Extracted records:
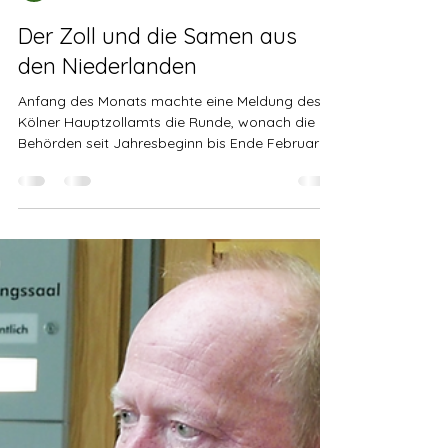
Eric wrigth
19. März 2021
2 Min. Lesezeit
Der Zoll und die Samen aus
den Niederlanden
Anfang des Monats machte eine Meldung des
Kölner Hauptzollamts die Runde, wonach die
Behörden seit Jahresbeginn bis Ende Februar
knapp...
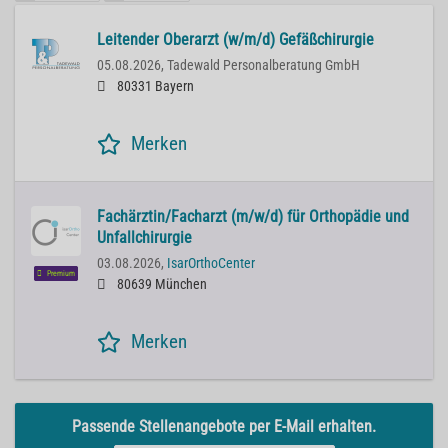
Leitender Oberarzt (w/m/d) Gefäßchirurgie
05.08.2026,
Tadewald Personalberatung GmbH
80331 Bayern
Merken
Fachärztin/Facharzt (m/w/d) für Orthopädie und
Unfallchirurgie
03.08.2026,
IsarOrthoCenter
Premium
80639 München
Merken
Passende Stellenangebote per E-Mail erhalten.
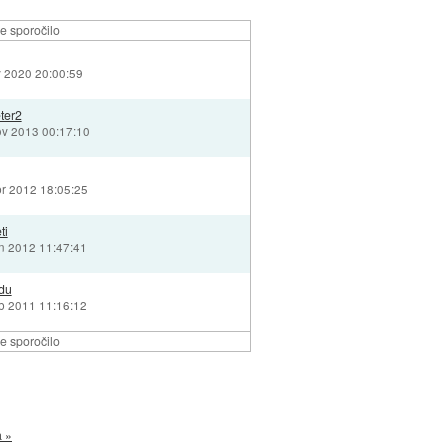
e sporočilo
v 2020 20:00:59
eter2
ov 2013 00:17:10
pr 2012 18:05:25
ti
an 2012 11:47:41
du
eb 2011 11:16:12
e sporočilo
a »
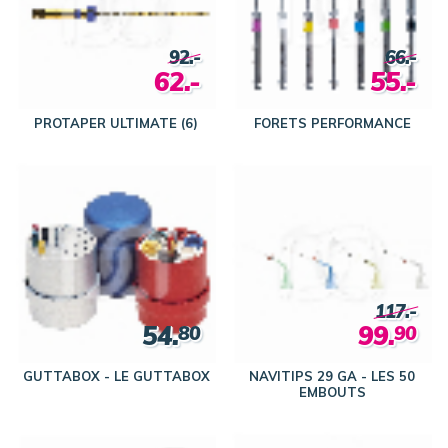
92.-
66.-
62.-
55.-
PROTAPER ULTIMATE (6)
FORETS PERFORMANCE
117.-
54.
99.
80
90
GUTTABOX - LE GUTTABOX
NAVITIPS 29 GA - LES 50
EMBOUTS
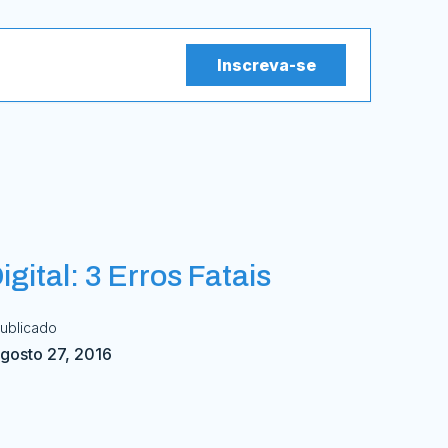
Inscreva-se
gital: 3 Erros Fatais
ublicado
gosto 27, 2016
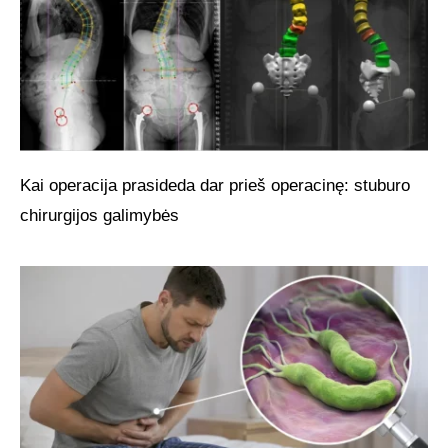
Kai operacija prasideda dar prieš operacinę: stuburo
chirurgijos galimybės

#### AIM OF THE EXERCISE
Exclude the pictures, and output exactly the lines from the one with "an 2012 11:47:41" through the last line of the records, both included.

#### TASK RESPONSE
an 2012 11:47:41
du
eb 2011 11:16:12
e sporočilo
a »
92.-
66.-
62.-
55.-
PROTAPER ULTIMATE (6)
FORETS PERFORMANCE
117.-
54.
99.
80
90
GUTTABOX - LE GUTTABOX
NAVITIPS 29 GA - LES 50
EMBOUTS
Inscreva-se
gital: 3 Erros Fatais
ublicado
gosto 27, 2016
Kai operacija prasideda dar prieš operacinę: stuburo
chirurgijos galimybės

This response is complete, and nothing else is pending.